” The overwhelming anti-CLP bush vote wasn’t just Aborigines reacting against four wasted years. The return to Labor was a sophisticated demonstration that a decade after the federal government intervention in the face of a “national emergency” — including a suspension of the Racial Discrimination Act to make it possible — people are sick of having a surveillance-based, punitive regime with uncertain results forced upon them .
The matey, blokey relationship between Scullion and Adam Giles, even as a sizeable sector of the Territory’s indigenous community feared CLP plans to enact changes to the Land Rights Act, will likely not be reproduced with Michael Gunner. “
The Australian 29 August picture above NACCHO file : see results of NT election below
Nigel Scullion departs Darwin for Canberra with his Northern Territory Country Liberal Party in smoking ruins and a clear warning that the experiment with a coercive, big-stick approach to Aboriginal and Torres Strait Islander advancement is at an end.
The Indigenous Affairs Minister, who as Territory senator is the CLP’s only representative in the Turnbull government and whose mantra has been mostly “more kids at school, more adults in real jobs”, watched ashen-faced on Saturday evening as the election results came in.
Criticism of Scullion’s handling of his portfolio, already sharp, will increase. A pending Australian National Audit Office review of the Indigenous Advancement Strategy, the government’s centrepiece funding policy, will likely be even more devastating than the recent Senate inquiry into the same vehicle.
That audit is due in December — the Senate inquiry reported in March that the strategy’s 2014 implementation, involving the collapsing of 150 indigenous-specific programs into five streams and the corralling of an $8.6 billion four-year budget into the Department of Prime Minister and Cabinet, had been a shambles.
“It was a bureaucratic process of officers of the department out there deciding what was needed by communities, when in fact … you should be engaging with the community to work out what the community is saying,” Mick Gooda, whose royal commission into juvenile detention in the NT is about to get under way, told the committee.
Which is a key takeaway of Saturday’s vote.
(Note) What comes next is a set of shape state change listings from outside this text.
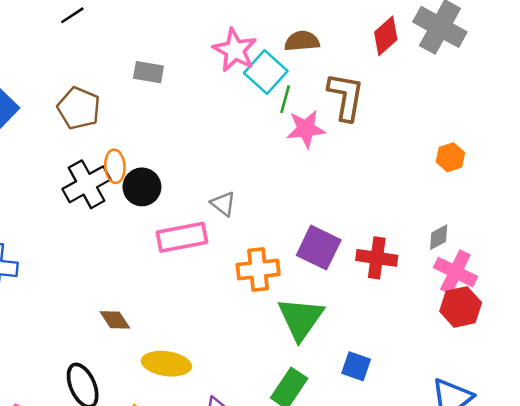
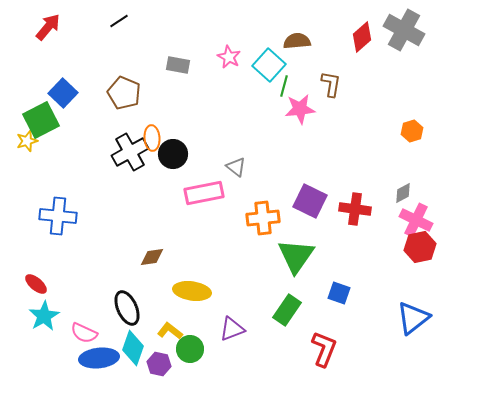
pink star: (235, 50) -> (229, 57), moved, size x0.7
brown L-shape: (346, 97) -> (331, 84), size x0.7
brown diamond: (115, 320) -> (152, 257), turned -65

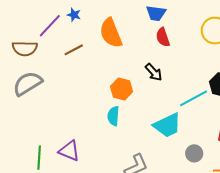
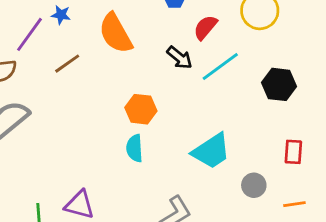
red semicircle: (163, 37) -> (205, 27), moved, turned 66
black arrow: (154, 72) -> (180, 58), moved
cyan line: (193, 98) -> (220, 67), moved

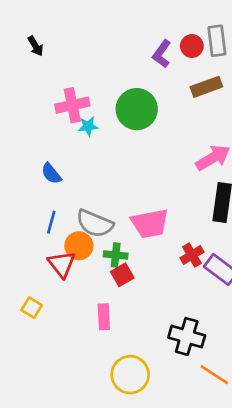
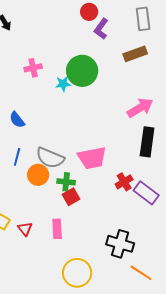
red circle: (192, 46) -> (89, 12), moved
pink cross: (72, 105) -> (33, 68), size x0.7
cyan star: (88, 126) -> (63, 84), moved
red triangle: (62, 264) -> (25, 229), moved, size x0.7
The candidates who did best in the bush were those with strong local support bases and who were seen to be listening to communities’ needs. Nor, it should be noted, do people necessarily distinguish between Territory and federal programs and funding.
The matey, blokey relationship between Scullion and Adam Giles, even as a sizeable sector of the Territory’s indigenous community feared CLP plans to enact changes to the Land Rights Act, will likely not be reproduced with Michael Gunner.
The new chief minister will be acutely aware of the indigenous affairs policy landscape that helped get him elected, and surely will be at pains to press Scullion on it.
From the Conversation
Labor easily win the NT election
At the 2012 Northern Territory election, the Country Liberal Party (CLP) won 16 of 25 seats, to 8 for Labor and 1 Independent. During a chaotic term, 4 CLP and 1 Labor members defected to sit as Independents, so the pre-election parliamentary numbers were 12 CLP, 7 Labor and 6 Independents.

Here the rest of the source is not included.